#### [WHAT THE EXERCISE ASKS]
Exact copy, pictures excluded: please retype the lines from the start of the material through the line containing "toon zet. Dit restaurant staat bekend om zijn", both ends included, and nothing more.

#### [ENTRIES PROVIDED]
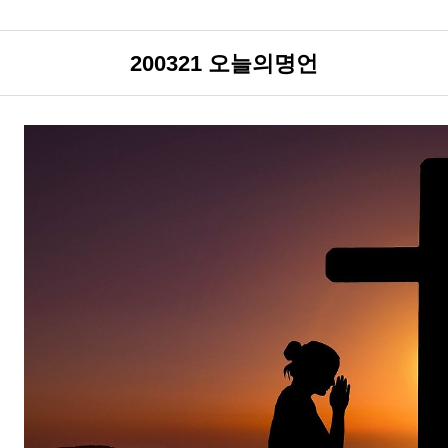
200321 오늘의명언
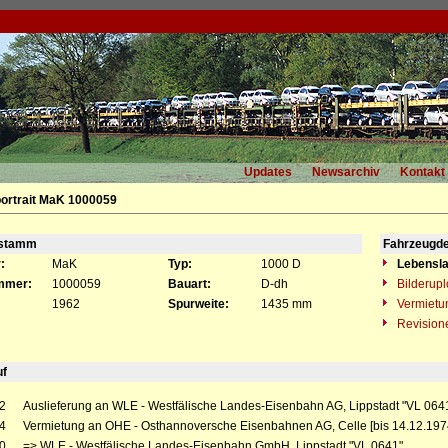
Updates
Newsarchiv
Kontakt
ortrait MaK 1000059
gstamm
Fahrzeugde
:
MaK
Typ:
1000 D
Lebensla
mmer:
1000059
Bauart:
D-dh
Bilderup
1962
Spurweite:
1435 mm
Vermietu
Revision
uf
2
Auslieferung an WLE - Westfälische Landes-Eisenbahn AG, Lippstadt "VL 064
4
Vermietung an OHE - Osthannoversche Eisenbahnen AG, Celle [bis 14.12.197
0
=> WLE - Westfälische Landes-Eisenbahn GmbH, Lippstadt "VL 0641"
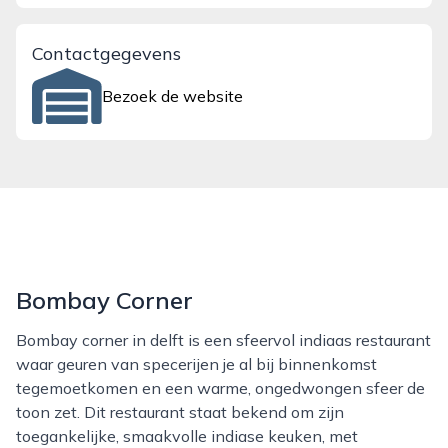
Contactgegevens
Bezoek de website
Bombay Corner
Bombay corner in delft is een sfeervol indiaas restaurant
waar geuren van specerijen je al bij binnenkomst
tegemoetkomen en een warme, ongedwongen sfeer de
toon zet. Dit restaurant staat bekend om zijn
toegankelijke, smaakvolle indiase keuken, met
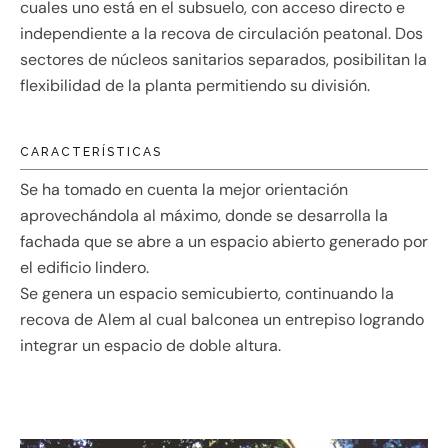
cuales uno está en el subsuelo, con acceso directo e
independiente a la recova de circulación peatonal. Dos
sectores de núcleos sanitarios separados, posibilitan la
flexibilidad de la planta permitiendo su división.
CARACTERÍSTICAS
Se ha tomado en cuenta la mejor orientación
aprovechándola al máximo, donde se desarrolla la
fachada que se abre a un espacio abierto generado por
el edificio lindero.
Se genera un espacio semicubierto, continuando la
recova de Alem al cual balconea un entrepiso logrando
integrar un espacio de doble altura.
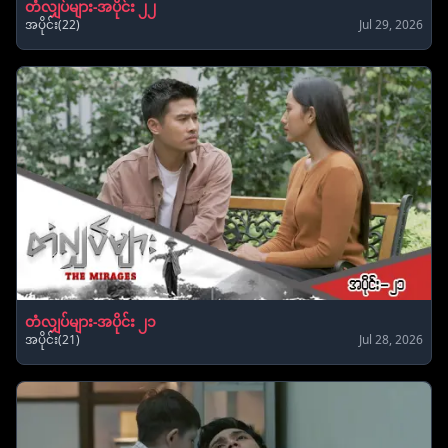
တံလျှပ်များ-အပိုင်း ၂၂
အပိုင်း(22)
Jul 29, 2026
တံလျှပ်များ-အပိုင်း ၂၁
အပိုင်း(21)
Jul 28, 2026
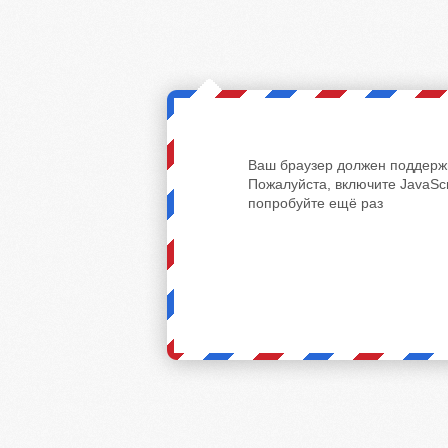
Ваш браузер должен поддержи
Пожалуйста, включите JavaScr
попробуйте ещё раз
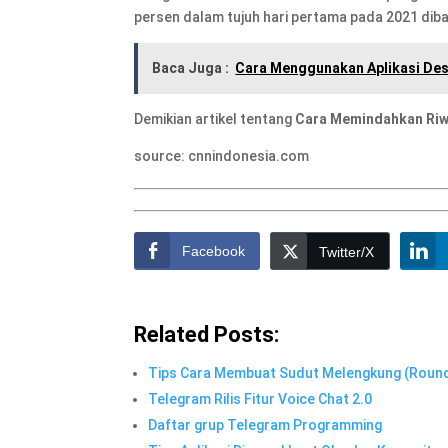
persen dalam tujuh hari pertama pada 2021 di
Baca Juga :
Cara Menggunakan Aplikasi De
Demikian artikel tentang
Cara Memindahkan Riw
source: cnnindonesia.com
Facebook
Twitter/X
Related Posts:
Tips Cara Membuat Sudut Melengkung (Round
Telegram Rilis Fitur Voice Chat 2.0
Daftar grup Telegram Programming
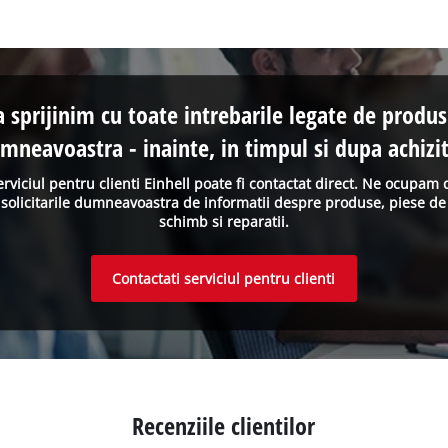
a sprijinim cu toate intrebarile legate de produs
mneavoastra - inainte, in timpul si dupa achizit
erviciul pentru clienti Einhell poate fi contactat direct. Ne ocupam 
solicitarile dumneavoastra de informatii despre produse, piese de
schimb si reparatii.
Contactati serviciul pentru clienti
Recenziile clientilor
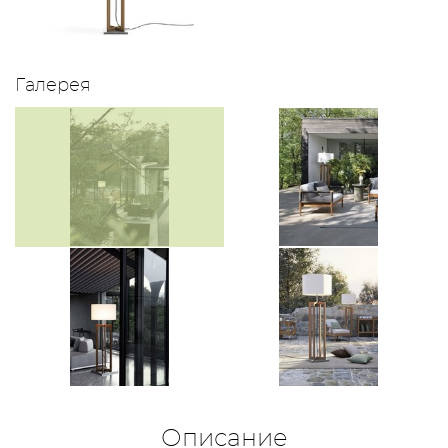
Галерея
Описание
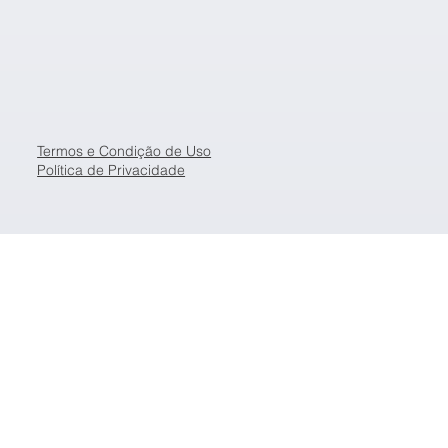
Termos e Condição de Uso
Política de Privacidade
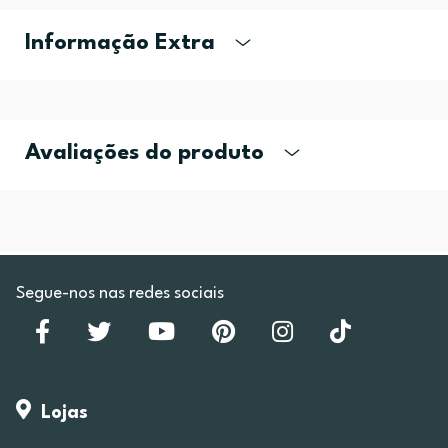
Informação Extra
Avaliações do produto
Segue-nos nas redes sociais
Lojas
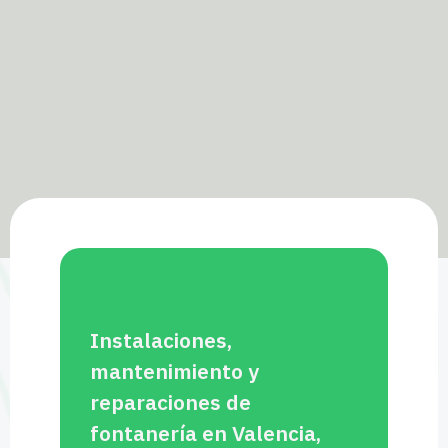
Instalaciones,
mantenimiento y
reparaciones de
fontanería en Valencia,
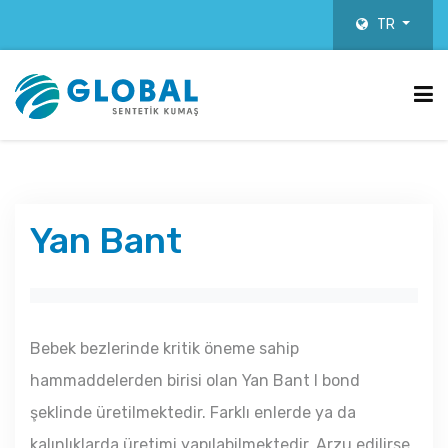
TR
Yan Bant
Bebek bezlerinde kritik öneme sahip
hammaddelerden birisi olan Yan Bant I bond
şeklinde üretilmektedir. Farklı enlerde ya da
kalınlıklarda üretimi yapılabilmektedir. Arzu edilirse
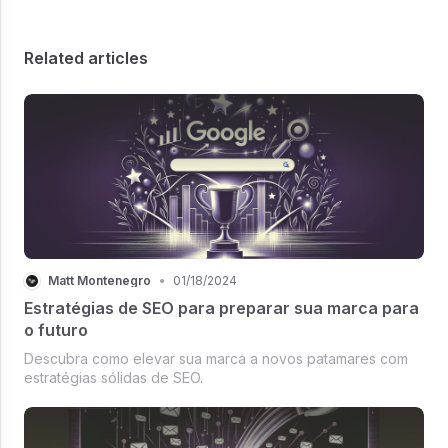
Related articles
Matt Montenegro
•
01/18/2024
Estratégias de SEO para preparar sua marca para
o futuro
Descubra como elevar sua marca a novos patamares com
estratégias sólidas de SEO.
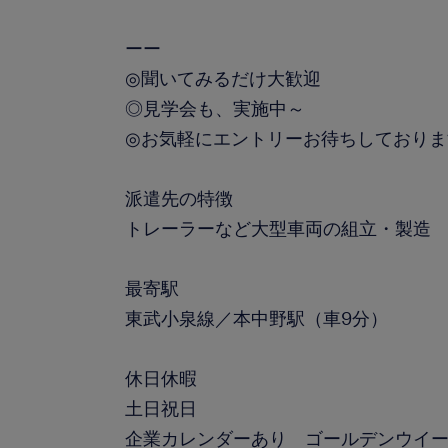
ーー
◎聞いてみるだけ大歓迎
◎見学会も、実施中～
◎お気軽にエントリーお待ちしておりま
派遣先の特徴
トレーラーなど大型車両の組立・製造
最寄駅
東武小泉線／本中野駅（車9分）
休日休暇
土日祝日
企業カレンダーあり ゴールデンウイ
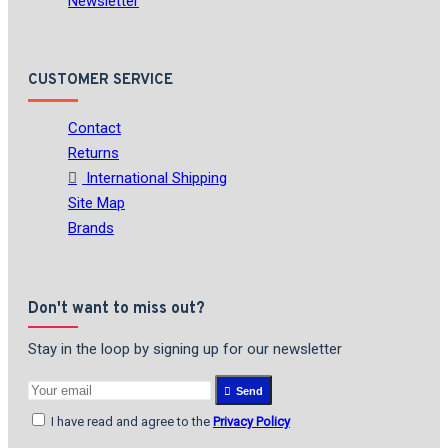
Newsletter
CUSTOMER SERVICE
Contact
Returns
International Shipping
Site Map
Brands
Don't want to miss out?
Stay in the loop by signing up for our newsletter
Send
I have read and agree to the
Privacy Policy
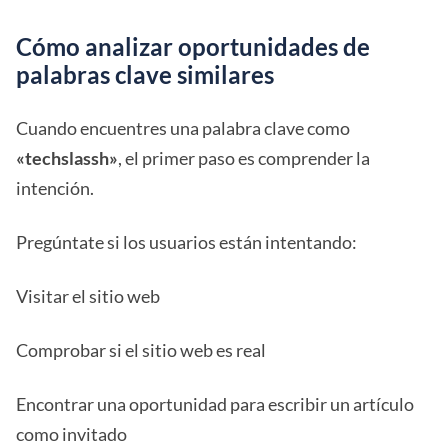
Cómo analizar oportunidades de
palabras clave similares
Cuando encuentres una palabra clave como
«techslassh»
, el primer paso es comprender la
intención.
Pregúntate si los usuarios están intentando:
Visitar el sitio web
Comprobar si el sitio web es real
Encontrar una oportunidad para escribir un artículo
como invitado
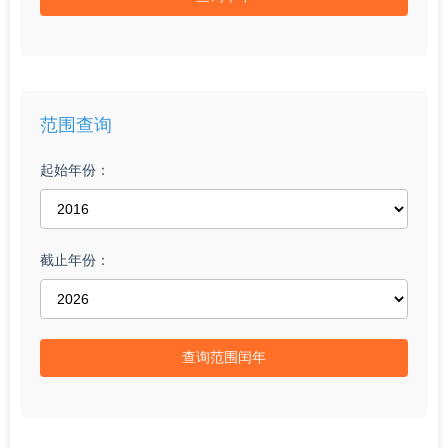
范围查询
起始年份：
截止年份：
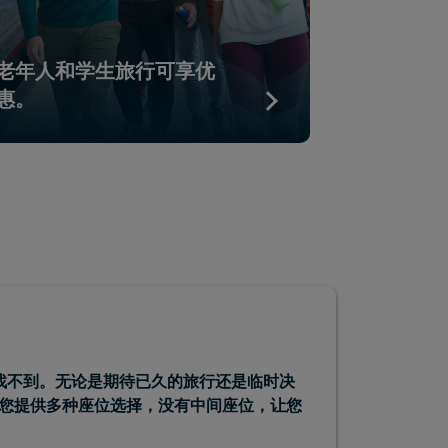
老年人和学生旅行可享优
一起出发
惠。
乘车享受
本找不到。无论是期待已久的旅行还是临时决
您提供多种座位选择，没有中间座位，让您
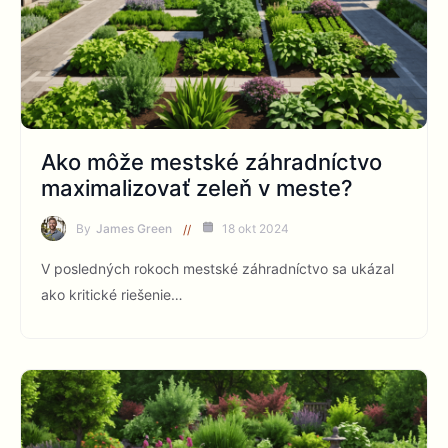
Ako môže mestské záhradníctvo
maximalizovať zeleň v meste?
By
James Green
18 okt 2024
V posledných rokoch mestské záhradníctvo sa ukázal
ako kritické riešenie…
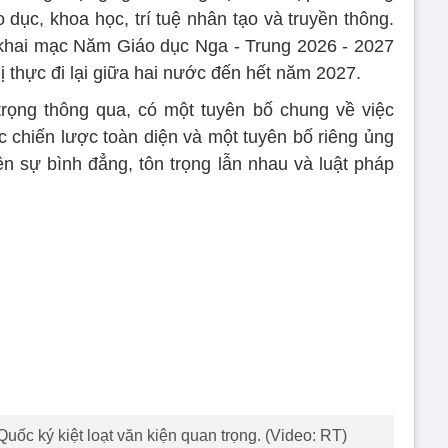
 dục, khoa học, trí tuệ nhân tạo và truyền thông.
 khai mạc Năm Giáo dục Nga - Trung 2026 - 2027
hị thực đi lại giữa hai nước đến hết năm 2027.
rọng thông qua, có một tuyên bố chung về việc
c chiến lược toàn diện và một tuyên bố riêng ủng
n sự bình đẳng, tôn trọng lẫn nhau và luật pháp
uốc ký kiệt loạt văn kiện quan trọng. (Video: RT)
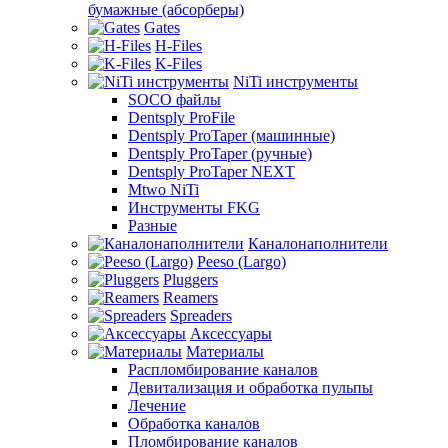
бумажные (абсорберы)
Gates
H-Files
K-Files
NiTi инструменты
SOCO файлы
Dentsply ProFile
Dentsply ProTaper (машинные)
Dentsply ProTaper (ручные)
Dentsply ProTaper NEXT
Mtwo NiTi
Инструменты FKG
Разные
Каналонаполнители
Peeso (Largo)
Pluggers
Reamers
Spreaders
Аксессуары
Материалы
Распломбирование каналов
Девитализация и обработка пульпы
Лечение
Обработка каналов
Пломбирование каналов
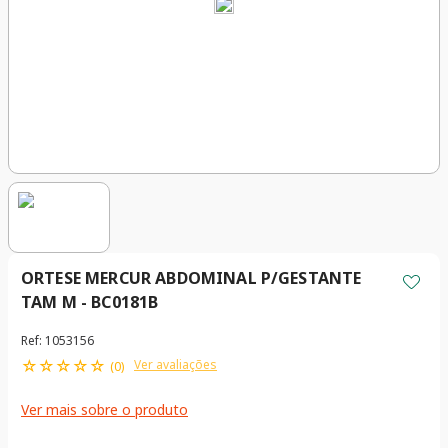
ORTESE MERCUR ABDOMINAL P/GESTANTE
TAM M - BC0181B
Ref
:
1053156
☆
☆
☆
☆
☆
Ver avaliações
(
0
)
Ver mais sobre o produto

#### [EXERCISE SOLUTION]
200321 오늘의명언
Updates
Newsarchiv
Kontakt
ortrait MaK 1000059
gstamm
Fahrzeugde
:
MaK
Typ:
1000 D
Lebensla
mmer:
1000059
Bauart:
D-dh
Bilderup
1962
Spurweite:
1435 mm
Vermietu
Revision
uf
2
Auslieferung an WLE - Westfälische Landes-Eisenbahn AG, Lippstadt "VL 064
4
Vermietung an OHE - Osthannoversche Eisenbahnen AG, Celle [bis 14.12.197
0
=> WLE - Westfälische Landes-Eisenbahn GmbH, Lippstadt "VL 0641"
Contactgegevens
Bezoek de website
Bombay Corner
Bombay corner in delft is een sfeervol indiaas restaurant
waar geuren van specerijen je al bij binnenkomst
tegemoetkomen en een warme, ongedwongen sfeer de
toon zet. Dit restaurant staat bekend om zijn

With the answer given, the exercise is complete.